Neste momento, há três exemplares de O Anão à venda na Estante Virtual. A única edição nacional é da Civilização Brasileira, dos anos 70. Não é um livro grande, é um volume de 150 páginas. O valor mais barato praticado é de R$ 189,90; o mais caro, R$ 250,00. Não me surpreende. Tornou-se raro e é uma obra-prima daquelas que tem de ser levadas para a ilha deserta.
(Tenho certeza que meu exemplar está lá em casa. Mas agora, sabedor do que ele vale, vou dar uma conferida).
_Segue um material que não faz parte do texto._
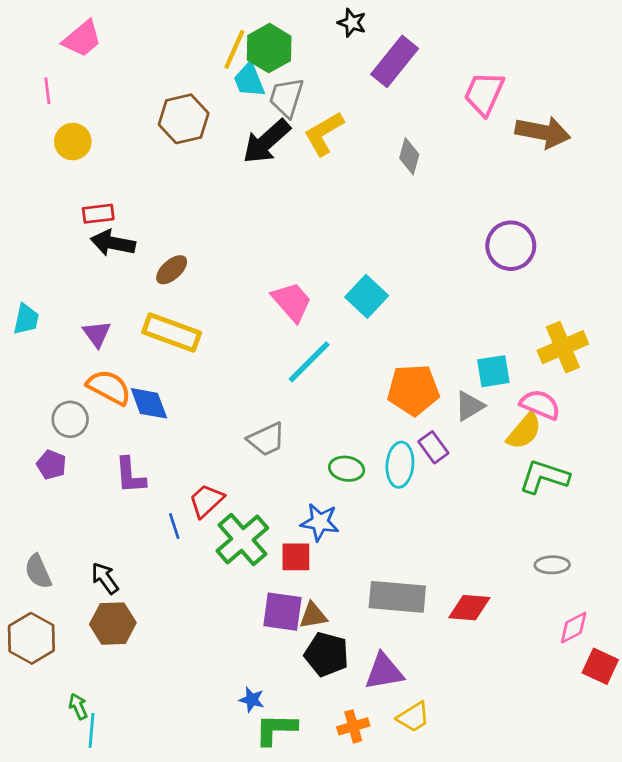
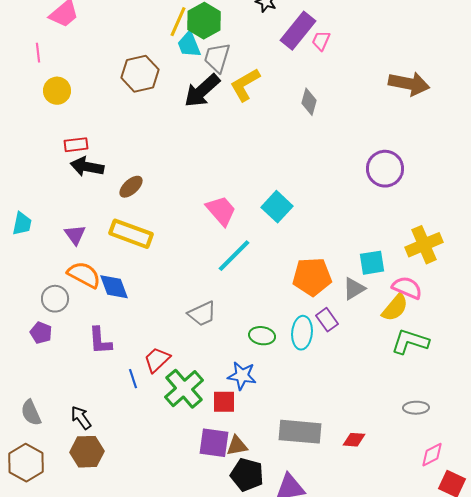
pink trapezoid: (484, 93) -> (321, 41), moved, size x0.6
red diamond: (469, 608) -> (354, 440), size x0.7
O Anão é a história de Picolino, o bobo da corte de um príncipe italiano da Renascença. Sua função é a de divertir e ele a cumpre; só que ele odeia minuciosamente a todos os seus amos e quase todos são seus amos, claro. A repugnância que sente, a repulsa que Picolino dedica a todos é descrita de forma estupenda — com um foco narrativo que tentaremos explicar à frente — pelo Nobel de 1951, assim como também a forma como passa a influenciar os assuntos políticos da corte, sempre com a única e exclusiva intenção de prejudicar a todos. É um romance originalíssimo sobre o mal, a inveja e o desprezo.
A cidade-estado renascentista onde ocorre a ação não é clara, mas há um personagem chamado Bernardo, que é sem dúvida inspirado em Leonardo da Vinci, o que nos faz pensar no final do século XV. Também há referências a igrejas que se encontram na região de Florença. Ao mesmo tempo, o anão, narrador do romance, fala em criações como A Última Ceia e a Mona Lisa, a primeira delas pintada em Milão e segunda provavelmente em Florença. Além disso, o príncipe parece ser César Bórgia, que empregou Leonardo da Vinci como arquiteto militar… Desta forma, há muitas referências históricas dançando incontrolavelmente no contexto do romance.
Como disse, o anão é o narrador e tudo é contado retrospectivamente alguns minutos, horas ou semanas após a ocorrência dos fatos e antes dos seguintes. Tal artifício faz com que todos os acontecimentos sejam quentes, contados com emoção, e que O Anão planeje no papel seus próximos passos. Ou seja, a colocação do foco narrativo é muito inteligente, fazendo com que o leitor sinta a respiração do anão-monstro arquitetando suas vinganças, incorporando o mal e curtindo seu ódio de misantropo.
Ele ama a guerra, claro, e quando lhe pedem para cometer um crime, ele o expande sob o pretexto de beneficiar o príncipe… Todos mudam durante o romance, todos mudam na cabeça do narrador, menos ele, que se mantém coerente da primeira à última página. Curiosamente, é profundamente religioso, mas sua crença inclui um Deus que nunca perdoa. Mesmo impressionado com a ciência de Bernardo, sente repulsa pela busca que este empreende para chegar à verdade e ao âmago das coisas.
Por tudo isso e muito mais, este clássico de 1944 é de leitura obrigatória, o que justifica (ou não) seu preço (abusivo).
Se tudo der certo, minha próxima leitura.
Ora, ora. Li quando tinha dezoito anos e perdi o volume, que comprei num sebo na Duque de Caxias a troco de banana. Naquele tempo eu nunca perdia nada sobre anões. Mas, gozado, não lembro da história, fora uma cena de batalha. Falando em anões, quem viu Os anões também começaram pequenos? Se não me engano é o primeiro filme de ficção do Herzog.
Eu vi e, neste caso, sou eu quem não lembra do filme…
Também os Anões Começaram Pequenos (Auch Zwerge Haben Klein Angefangen do W. Herzog de 1970.
Milton, eu sou doido pra ler esse livro desde que comecei a ler seu blog. Talvez os sebistas também o leiam, e este seja um caso de especulação bibliográfica. Fico receoso de ler em língua estrangeira, mas me parece a única solução. Foi o que fiz com O Leilão do Lote 49, que não se acha por menos de 100 lá na estante.
Sempre tenho a esperança de encontrar quase de graça num sebo, ou de que relancem, como aconteceu com Uma Confraria. de Tolos (os volumes da década de 80 que estavam de R$150 agora estão de 40).